An important milestone was reached this week, with agreement by the 193 Member States of the United Nations on how to make it better able to deliver on the Sustainable Development Goals (SDGs). What are the changes, what will they mean, and how do they fit into a broader plan for reform?
Secretary-General António Guterres came to office last year with an ambitious agenda for transforming the UN. In his very first speech to the General Assembly, he set out the case for why the UN needed to adapt and innovate in response to the pressing and interlinked development, peace and security, and humanitarian challenges facing the world. The adoption of the SDGs and the Paris Agreement on climate change in 2015, as well as global agreements on financing for development and sustaining peace, have also provided impetus and a clear vision for the future work of the UN.
The Secretary-General identified three changes to the way the UN works that would deliver the biggest impact: repositioning the UN development system, reconfiguring the parts of the UN working on peace and security, and modernizing management of the organization. Running as a current through the three reform areas, the Secretary-General also launched an ambitious timetable for reaching gender parity across the entire UN system. A year and a half later, the UN has already reached that milestone at leadership levels for the first time in history and is making rapid headway on the ground.
Repositioning the UN Development System
This week, another critical accomplishment took place, as Member States in the General Assembly reached agreement on a comprehensive package of reforms in the first of the priority areas – strengthening how the UN supports countries in meeting the SDGs. The global goals represent an ambitious set of common goals for a more prosperous and sustainable future. They rest on the clear recognition that poverty eradication cannot be tackled without strategies for addressing inequalities, spurring economic growth, promoting sustainability – including tackling climate change – and strengthening governance, prevention, and peace.

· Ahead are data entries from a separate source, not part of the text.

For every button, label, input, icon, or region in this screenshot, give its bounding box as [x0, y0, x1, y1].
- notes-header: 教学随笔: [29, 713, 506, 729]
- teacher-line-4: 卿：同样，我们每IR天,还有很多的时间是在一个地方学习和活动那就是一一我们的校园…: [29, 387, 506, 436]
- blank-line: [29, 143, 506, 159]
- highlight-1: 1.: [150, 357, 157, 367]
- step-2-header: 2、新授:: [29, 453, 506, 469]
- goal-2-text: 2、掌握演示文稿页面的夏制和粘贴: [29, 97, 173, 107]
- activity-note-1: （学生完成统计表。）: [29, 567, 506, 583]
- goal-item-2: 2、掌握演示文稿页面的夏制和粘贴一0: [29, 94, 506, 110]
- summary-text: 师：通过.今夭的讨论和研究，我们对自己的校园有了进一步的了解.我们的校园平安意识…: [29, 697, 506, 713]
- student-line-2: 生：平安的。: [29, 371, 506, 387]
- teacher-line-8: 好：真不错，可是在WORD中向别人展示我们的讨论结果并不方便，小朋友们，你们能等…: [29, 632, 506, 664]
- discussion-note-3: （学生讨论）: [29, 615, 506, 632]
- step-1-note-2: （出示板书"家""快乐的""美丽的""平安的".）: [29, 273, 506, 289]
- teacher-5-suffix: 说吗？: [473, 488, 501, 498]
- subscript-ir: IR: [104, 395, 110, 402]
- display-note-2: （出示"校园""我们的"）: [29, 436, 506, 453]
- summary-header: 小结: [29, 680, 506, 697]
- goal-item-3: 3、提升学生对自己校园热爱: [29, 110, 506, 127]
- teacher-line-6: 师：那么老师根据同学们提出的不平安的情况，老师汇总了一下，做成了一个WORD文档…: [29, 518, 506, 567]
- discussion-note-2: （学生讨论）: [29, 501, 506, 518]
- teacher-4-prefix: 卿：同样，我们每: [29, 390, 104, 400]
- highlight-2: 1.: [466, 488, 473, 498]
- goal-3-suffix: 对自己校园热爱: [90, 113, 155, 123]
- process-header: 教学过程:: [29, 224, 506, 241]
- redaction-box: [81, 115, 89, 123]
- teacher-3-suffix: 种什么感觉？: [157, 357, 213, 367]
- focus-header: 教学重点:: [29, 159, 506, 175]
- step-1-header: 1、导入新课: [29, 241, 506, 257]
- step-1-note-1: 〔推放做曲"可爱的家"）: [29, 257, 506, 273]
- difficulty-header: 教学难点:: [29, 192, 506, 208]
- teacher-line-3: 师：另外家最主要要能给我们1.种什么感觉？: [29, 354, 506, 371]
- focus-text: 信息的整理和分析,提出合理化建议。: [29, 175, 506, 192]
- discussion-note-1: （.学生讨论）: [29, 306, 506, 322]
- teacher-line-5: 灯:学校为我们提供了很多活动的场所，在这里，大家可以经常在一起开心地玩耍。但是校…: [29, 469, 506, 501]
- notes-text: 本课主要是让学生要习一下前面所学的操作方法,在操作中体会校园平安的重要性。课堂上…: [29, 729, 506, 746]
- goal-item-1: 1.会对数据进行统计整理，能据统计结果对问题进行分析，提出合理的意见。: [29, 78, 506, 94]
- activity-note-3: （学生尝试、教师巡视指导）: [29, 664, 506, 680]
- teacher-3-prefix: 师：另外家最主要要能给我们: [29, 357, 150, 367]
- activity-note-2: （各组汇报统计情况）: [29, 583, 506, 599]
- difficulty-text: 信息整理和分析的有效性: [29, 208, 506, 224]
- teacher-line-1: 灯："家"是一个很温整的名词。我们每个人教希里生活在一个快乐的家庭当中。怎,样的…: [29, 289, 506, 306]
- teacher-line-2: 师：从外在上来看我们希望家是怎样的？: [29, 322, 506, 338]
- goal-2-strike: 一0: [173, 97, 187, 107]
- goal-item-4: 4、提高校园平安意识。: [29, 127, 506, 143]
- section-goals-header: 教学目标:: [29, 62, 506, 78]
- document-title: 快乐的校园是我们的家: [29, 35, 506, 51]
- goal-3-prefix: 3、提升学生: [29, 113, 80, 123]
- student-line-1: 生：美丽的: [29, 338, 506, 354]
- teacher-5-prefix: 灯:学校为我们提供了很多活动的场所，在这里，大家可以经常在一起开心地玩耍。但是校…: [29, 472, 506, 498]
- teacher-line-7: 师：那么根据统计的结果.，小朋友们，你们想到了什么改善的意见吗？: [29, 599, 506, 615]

The scope of the SDGs means that the UN must transform how it works to deliver support to countries in partnership with government, civil society, business, philanthropy, and individuals. Last December, the Secretary-General set out ambitious proposals for how to do this. The report detailing his reforms noted: “The 2030 Agenda is our boldest framework for advancing the well-being of humankind. Its soaring ambition – to ensure peace and prosperity for all on a healthy planet – requires equally bold changes across the United Nations.” After extensive consultations, the 193 countries represented in the UN have now reached agreement on measures that will deliver a more efficient and coherent approach to how different parts of the UN support countries on achieving the SDGs.
An important part of achieving this new approach is through transforming the role of the resident coordinator – the senior-most UN official in the field. Resident coordinators are responsible for heading up the UN’s development work on the ground in individual countries, often also encompassing humanitarian and security responsibilities. But many of them currently have the almost impossible job of doing this on a part-time basis while at the same time heading up the work of the UN Development Programme (UNDP) in that country.
With the reforms, each country will have a dedicated resident coordinator and a separate dedicated head of UNDP. Separating out these roles will allow the new resident coordinator to focus 100% of her or his time on working with government officials and other stakeholders to make sure that UN agencies collectively can help countries deliver on their highest priorities to achieve the SDGs.
The new resident coordinator will lead cross-UN approaches to identify a country’s specific needs and then work out which UN entities are best placed to help meet those needs. What is needed in a small island developing country is very different than that of a large continental one, for example, and, in the future, UN teams will be better tailored to an individual country.
To create a joined-up approach, staff from different parts of the UN will also be physically brought together, with the UN setting an ambitious target of 50% of UN entities using common premises by 2021. Given that the UN can sometimes have up to 20 different agencies in a country, this should result in significant cost savings as well as more strategic focus.
Underpinning these reforms will be a stronger team in New York, with the resident coordinators reporting directly to leadership at the top of the UN – creating a direct accountability link between the UN in New York and leadership on the ground, where the vast majority of UN staff working on development issues are located.
Reaching agreement on these reforms has already been an impressive feat. While Member States agreed on the principles of reforming how the UN supports development in an SDG era, there were many details to hammer out on how this would work in practice. One particular debate was around how to pay for the new and important resident coordinator positions. In the end, Member States reached a compromise whereby the costs would be shared between the budgets of the UN secretariat and the different funds, programs, and agencies involved, which are funded on a voluntary basis.
The successful completion of the negotiations on development reform demonstrates that despite the many differences between countries in the General Assembly, delivering the SDGs remains a common cause that 193 countries can get behind. Let’s hope this collaborative spirit and focus on reaching agreement and delivering results will prevail as the General Assembly takes up the other two strands – peace and security, and management reform. Negotiations on both strands have started and are expected to be concluded by the end of June.
As the Secretary-General said, “In the end, reform is about putting in place the mechanisms to make a real difference in the lives of people.”